清明前后,天气湿润,那些在土里过冬的螽斯卵一个接一个地迅速膨大。虫体破壳而出为若虫。若虫历经四次蜕皮,抢在大暑到来之前羽化为成虫,长成开叫,交配生子,至白露时衰老,于霜降前死亡。
仿佛是暑热之气能刺激鸣叫,雄虫在蜕皮完成后3至10天开始发声,天气越热,叫得越欢。交尾季节,雄虫在同一片区域,长时间发出尖锐有如磨刀的“唧唧”声,吸引异性。雌虫虽没发声器,却有听器,能听到雄虫的呼唤。

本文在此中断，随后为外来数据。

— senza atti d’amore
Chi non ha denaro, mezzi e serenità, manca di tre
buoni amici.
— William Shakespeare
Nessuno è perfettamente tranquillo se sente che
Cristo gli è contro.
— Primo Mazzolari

“声音控”的雌虫闻声而来,经过反复试探、比对,选中歌声最洪亮的作为自己的爱人。
牵手成功的新人们,一对对,脸靠着脸,用长长的触角互相抚摸。我以为这时雄虫会唱得更起劲,但并没有,它擦擦脸孔、挠挠脚板,“滴克”一声,竟腼腆起来。没有歌声,个头较雄虫壮硕的雌虫显然很失望。只见它面无表情,生硬地抬起产卵管,高跷起后腿,一把将雄虫打翻在地。被打翻的雄虫,显然蒙了,本能地乱蹬一番,似乎在表达抗议。但抗议无效,雌虫蛮横地紧紧压住雄虫。30 分钟后,被逼无奈的雄虫排出一个乳白色精液泡,附着在雌虫产卵管根部下方,生命的种子就这样装进了这细颈瓶一样的袋子里。

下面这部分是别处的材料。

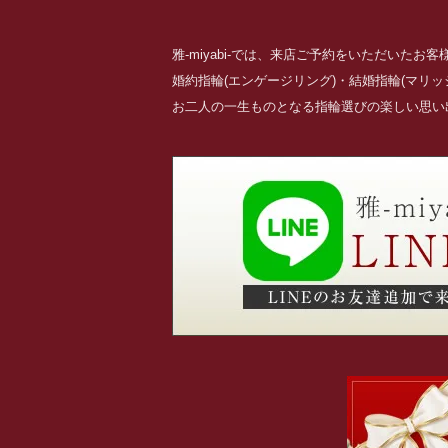
雅-miyabi-では、来店ご予約をいただいた
婚約指輪(エンゲージリング)・結婚指輪(マリ
お二人の一生ものとなる指輪選びの楽しい思い出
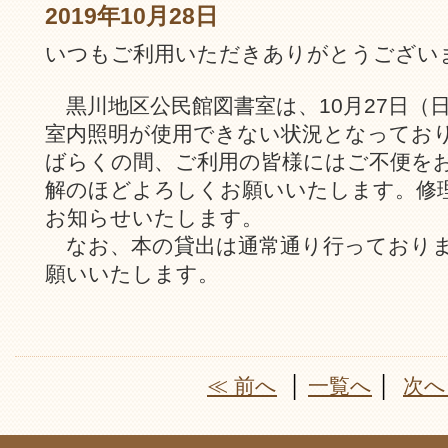
2019年10月28日
いつもご利用いただきありがとうござい
黒川地区公民館図書室は、10月27日（
室内照明が使用できない状況となってお
ばらくの間、ご利用の皆様にはご不便を
解のほどよろしくお願いいたします。修
お知らせいたします。
なお、本の貸出は通常通り行っており
願いいたします。
≪ 前へ
│
一覧へ
│
次へ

这雌虫,如此狠心,只见它冷酷一笑,那可怜的全无防备的雄虫,来不及翻身,就成了雌虫交配后的一道点心。将点心吃完的雌虫波澜不惊,挺了挺腰,带着生命之源的袋子离开,去寻一处合适土壤。没走几步,许是觉得粘上了沙粒的袋子是累赘,于是将腹部向前弯曲,再用嘴咬开袋子,将里面的液体吸食干净了。
两三周后,雌虫开始产卵。它将腹部上提,尾端那尖刀般的产卵管插入土里,过一会儿,再把产卵管提高一些,开始左右剧烈摆动腹部,卵便像植物种子一样埋入土里;雌虫抽出产卵管,用力向后弹土,封住产卵孔;休息一会儿,慢悠悠起身,假装不经意地在四周兜一圈,很快又回到原先产卵的地方……产卵、休息,再产卵、再休息……一个小时重复五次,才算产完了。之后,雌雄交配还会发生,产卵也将继续进行。

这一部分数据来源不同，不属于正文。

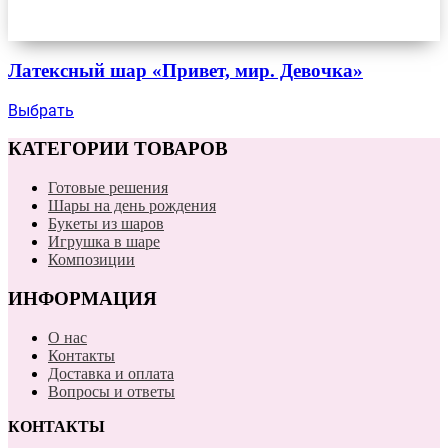
Латексный шар «Привет, мир. Девочка»
Выбрать
КАТЕГОРИИ ТОВАРОВ
Готовые решения
Шары на день рождения
Букеты из шаров
Игрушка в шаре
Композиции
ИНФОРМАЦИЯ
О нас
Контакты
Доставка и оплата
Вопросы и ответы
КОНТАКТЫ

一只雌虫,一生可产卵400 多粒,难怪螽斯会被编入《诗经》,当作生育偶像被人传诵。有绵绵不绝的新生,才有无穷无尽的希望嘛。
在北京故宫,西六宫西二长街南端有道门,叫螽斯门,始建于明代,与北端的百子门相对;在东六宫对应的位置上,则是麟趾门,麟趾门对面是千婴门。螽斯麟趾,百子千婴,时刻提醒着东西六宫的后妃们,要为皇家生育子嗣,绵延香火啊。
田间一角,花叶茂盛,长长的藤蔓上结着许多熟透的瓜,螽斯嗜甜,它们款款而来……宋代画家韩佑,江西石城人,曾画过一幅很有名的画叫《螽斯绵瓞图》,南宋时被内府收藏,清朝乾隆年间入选著名的《石渠宝笈》,现存于台北故宫博物院。螽斯衍庆,瓜瓞绵长;海峡两岸同根同源,有机会我一定要去台北看看那幅画。